Lavoro povero, il salario minimo da solo non basta

Il Consiglio europeo (che riunisce i capi di Stato o di governo dei 27 Stati membri dell'UE) ha dato l’ok per avviare i negoziati finalizzati all’introduzione del salario minimo europeo. Ma la retribuzione più bassa assicurata per legge può essere solo la base per raggiungere salari più giusti con la contrattazione collettiva senza più spazio per sindacati di comodo e rappresentanze fittizie
Salario minimo e precaietà foto © Roberto Monaldo / LaPresse
Consiglio d’Europa foto Ap

Il 6 dicembre 2021 il Consiglio dell’Ue ha approvato la proposta riguardante una normativa dell’UE relativa a salari minimi adeguati nell’Unione, presentata dalla Commissione nell’ottobre 2020.

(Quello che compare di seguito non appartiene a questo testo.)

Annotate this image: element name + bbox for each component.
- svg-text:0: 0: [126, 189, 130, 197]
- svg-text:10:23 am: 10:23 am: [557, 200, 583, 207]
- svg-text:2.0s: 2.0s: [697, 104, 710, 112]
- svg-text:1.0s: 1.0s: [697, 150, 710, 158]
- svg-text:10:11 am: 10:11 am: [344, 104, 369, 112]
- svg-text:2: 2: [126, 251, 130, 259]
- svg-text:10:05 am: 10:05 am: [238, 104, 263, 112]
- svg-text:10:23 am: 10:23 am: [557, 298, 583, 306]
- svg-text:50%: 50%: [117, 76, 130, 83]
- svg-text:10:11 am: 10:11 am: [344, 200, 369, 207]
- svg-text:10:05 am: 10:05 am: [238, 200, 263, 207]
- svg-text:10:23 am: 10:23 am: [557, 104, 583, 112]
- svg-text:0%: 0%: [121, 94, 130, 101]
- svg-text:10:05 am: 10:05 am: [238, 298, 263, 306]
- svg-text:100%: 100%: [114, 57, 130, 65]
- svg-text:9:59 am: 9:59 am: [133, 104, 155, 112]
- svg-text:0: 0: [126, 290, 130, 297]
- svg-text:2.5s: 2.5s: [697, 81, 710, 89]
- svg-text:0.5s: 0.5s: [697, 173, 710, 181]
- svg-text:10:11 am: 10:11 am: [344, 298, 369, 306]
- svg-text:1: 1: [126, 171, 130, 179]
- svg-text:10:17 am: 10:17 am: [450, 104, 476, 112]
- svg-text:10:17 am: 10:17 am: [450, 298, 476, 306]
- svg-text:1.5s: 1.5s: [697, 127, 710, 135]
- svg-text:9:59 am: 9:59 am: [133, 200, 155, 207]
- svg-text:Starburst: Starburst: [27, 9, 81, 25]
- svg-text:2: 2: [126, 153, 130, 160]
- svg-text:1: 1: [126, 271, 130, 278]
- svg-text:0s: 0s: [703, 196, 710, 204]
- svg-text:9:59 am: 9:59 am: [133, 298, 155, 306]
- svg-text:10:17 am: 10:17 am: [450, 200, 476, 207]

Coerentemente con i principi del pilastro europeo dei diritti sociali, la proposta non punta solo a garantire salari che consentano un tenore di vita dignitoso, ma anche a superare i divari retributivi di genere, a rafforzare gli incentivi al lavoro e, più in generale, a favorire condizioni di parità nel mercato unico. Tale progetto di normativa stabilisce, dunque, un quadro per tutelare chi, nonostante lavori, si trova in condizioni di indigenza o è a rischio di cadere in povertà e rappresenta uno strumento fondamentale per favorire un’equa competizione in vista della ripresa economica post-pandemica.

Il lavoro povero è, infatti, un fenomeno diffuso in molti Paesi dell’Unione, compresa l’Italia che è il quarto Paese in questa poco edificante classifica (11,8%). Il primato spetta alla Romania (15,4%), seguita da Spagna (12,8%) e Lussemburgo (12%); mentre la Finlandia è il Paese maggiormente virtuoso (3%). Tali percentuali aumentano tra le lavoratrici e i lavoratori più giovani (18 – 24 anni), con contratti part-time e con bassi titoli di studio[1].

La proposta tiene conto delle differenze nazionali sia per quanto riguarda la percentuale delle lavoratrici e dei lavoratori coperti dai contratti collettivi sia relativamente alla diffusione e ai livelli dei salari minimi legali, ossia la retribuzione più bassa che su base oraria o mensile deve essere conferita alle lavoratrici e ai lavoratori. I modelli di mercato del lavoro all’interno della UE sono, infatti, molto diversi da uno Stato all’altro.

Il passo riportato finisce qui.